Java is the new C: Experiment: Cache effects when scheduling Actors with F/J, Threadpool, Dedicated Threads

Tuesday, October 14, 2014

Experiment: Cache effects when scheduling Actors with F/J, Threadpool, Dedicated Threads

Update: I accidentally used newSingleThreadScheduledExecutor instead of newFixedThreadPool(1) for the "Dedicated" test case [ide code completion ..]. With this corrected, "Dedicated" outperforms even more. See follow up post for updated results + "perf" tool cache miss measurement results (do not really change the big picture).

The experiment in my last post had a serious flaw: In an actor system, operations on a single actor are executed one after the other. However by naively adding message-processing jobs to executors, private actor state was accessed concurrently, leading to "false-sharing" and cache coherency related costs especially for small local state sizes.

Therefore I modified the test. For each Actor scheduled, the next message-processing is scheduled once the previous one finished, so the experiment resembles the behaviour of typical actors (or lightweight processes/tasks/fibers) correctly without concurrent access to a memory region.

Experiment roundup:

Several million messages are scheduled to several "Actor" simulating classes. Message processing is simulated by reading and writing the private, actor-local state in random order. There are more Actors (24-8000) than threads (6-8). Note that results established (if any) will also hold true for other light-weight concurrency schemes like go-routines, fibers, tasks ...

The test is done with

ThreadPoolExecutor
WorkStealingExecutor
Dedicated Thread (Each Actor has a fixed assignment to a worker thread)

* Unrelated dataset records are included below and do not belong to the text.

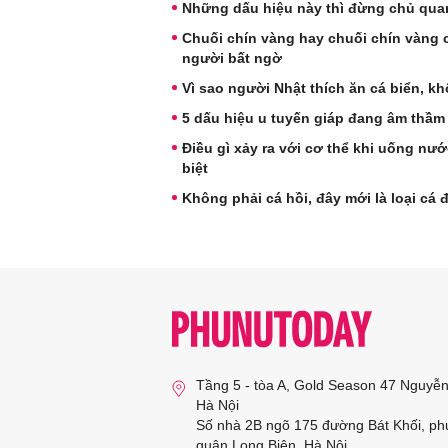
Những dấu hiệu này thì đừng chủ qua
Chuối chín vàng hay chuối chín vàng c
người bất ngờ
Vì sao người Nhật thích ăn cá biển, k
5 dấu hiệu u tuyến giáp đang âm thầm 
Điều gì xảy ra với cơ thể khi uống nư
biệt
Không phải cá hồi, đây mới là loại cá 
Tầng 5 - tòa A, Gold Season 47 Nguyễ
Hà Nội
Số nhà 2B ngõ 175 đường Bát Khối, ph
quận Long Biên, Hà Nội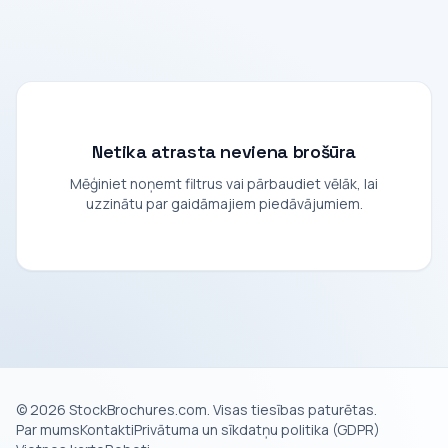
Netika atrasta neviena brošūra
Mēģiniet noņemt filtrus vai pārbaudiet vēlāk, lai
uzzinātu par gaidāmajiem piedāvājumiem.
© 2026 StockBrochures.com. Visas tiesības paturētas.
Par mums
Kontakti
Privātuma un sīkdatņu politika (GDPR)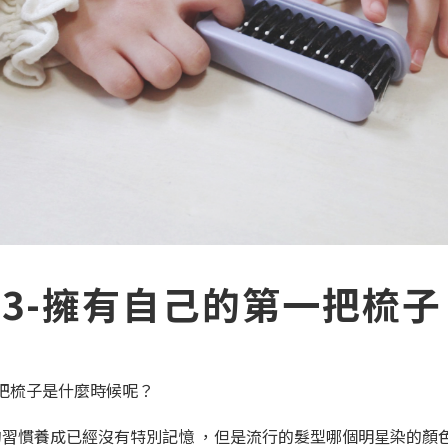
23-擁有自己的第一把梳子
把梳子是什麼時候呢？
頭的習慣養成已經沒有特別記憶 ，但是流行的髮型哪個明星染的顏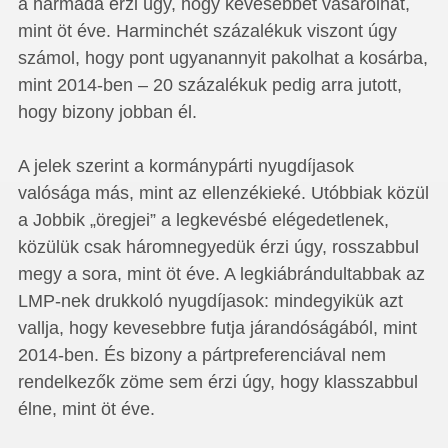
a harmada érzi úgy, hogy kevesebbet vásárolhat,
mint öt éve. Harminchét százalékuk viszont úgy
számol, hogy pont ugyanannyit pakolhat a kosárba,
mint 2014-ben – 20 százalékuk pedig arra jutott,
hogy bizony jobban él.
A jelek szerint a kormánypárti nyugdíjasok
valósága más, mint az ellenzékieké. Utóbbiak közül
a Jobbik „öregjei” a legkevésbé elégedetlenek,
közülük csak háromnegyedük érzi úgy, rosszabbul
megy a sora, mint öt éve. A legkiábrándultabbak az
LMP-nek drukkoló nyugdíjasok: mindegyikük azt
vallja, hogy kevesebbre futja járandóságából, mint
2014-ben. És bizony a pártpreferenciával nem
rendelkezők zöme sem érzi úgy, hogy klasszabbul
élne, mint öt éve.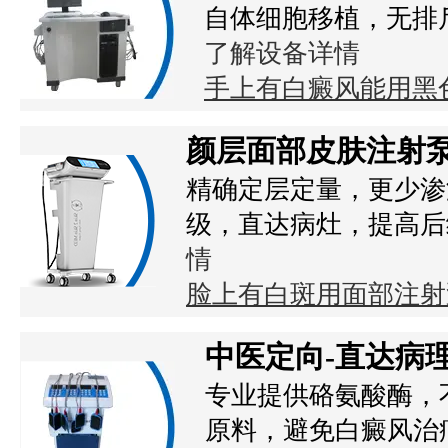
自体细胞移植，无排
了解设备详情
手上有白癜风能用黑
颜层面部皮肤注射
精确定层定量，更少渗
级，直达病灶，提高后
情
脸上有白斑用面部注射
中医定向-直达病
专业提供硌氨酸酶，
原料，避免白癜风治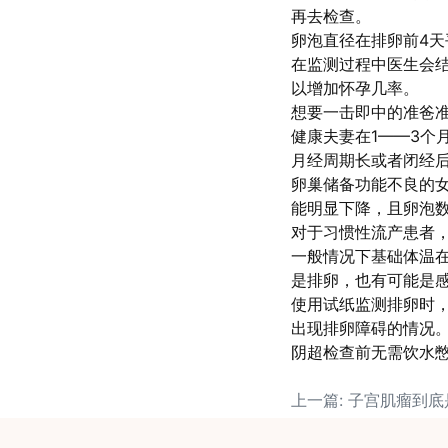
再去检查。
卵泡直径在排卵前4天
在监测过程中医生会
以增加怀孕几率。
想要一击即中的准爸
健康夫妻在1——3个
月经周期长或者闭经
卵巢储备功能不良的
能明显下降，且卵泡
对于习惯性流产患者
一般情况下基础体温在
是排卵，也有可能是
使用试纸监测排卵时
出现排卵障碍的情况
阴超检查前无需饮水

Simulating an Actor accessing local state:

Full Source of Benchmark

Suspection:

As ThreadPoolExecutor and WorkStealingExecutor schedule each message on a random Thread, they will produce more cache misses compared to pinning each actor onto a fixed thread. Speculation is, that work stealing cannot make up for the costs provoked by cache misses.

(Some) Variables:

Number of worker threads
Number of actors
Amount of work per message
Locality / Size of private unshared actor state

8 Threads 24 actors 100 memory accesses (per msg)

Interpretation:

For this particular load, fixed assigned threads outperform executors. Note: the larger the local state of an actor, the higher the probability of a prefetch fail => cache miss. In this scenario my suspection holds true: Work stealing cannot make up for the amount of cache misses. fixed assigned threads profit, because its likely, some state of a previously processed message resides still in cache once a new message is processed on an actor.
Its remarkable how bad ThreadpoolExecutor performs in this experiment.

This is a scenario typical for backend-type service: There are few actors with high load. When running a front end server with many clients, there are probably more actors, as typically there is one actor per client session. Therefor lets push up the number of actors to 8000:

8 Threads 8000 actors 100 memory accesses (per msg)

Interpretation:

With this amount of actors, all execution schemes suffer from cache misses, as the accumulated size of 8000 actors is too big to fit into L1 cache. Therefore the cache advantage of fixed-assigned threads ('Dedicated') does not make up for the lack of work stealing. Work Stealing Executor outperforms any other execution scheme if a large amount of state is involved.

This is a somewhat unrealistic scenario as in a real server application, client request probably do not arrive "round robin", but some clients are more active than others. So in practice I'd expect "Dedicated" will at least have some advantage of higher cache hits. Anyway: when serving many clients (stateful), WorkStealing could be expected to outperform.

Just to get a third variant: same test with 240 actors:

These results complete the picture: with fewer actors, cache effect supercede work stealing. The higher the number of actors, the higher the number of cache misses gets, so work stealing starts outperforming dedicated threads.

Modifying other variables

Number of memory accesses

If a message-processing does few memory accesses, work stealing improves compared to the other 2. Reason: fewer memory access means fewer cache misses means work stealing gets more significant in the overall result.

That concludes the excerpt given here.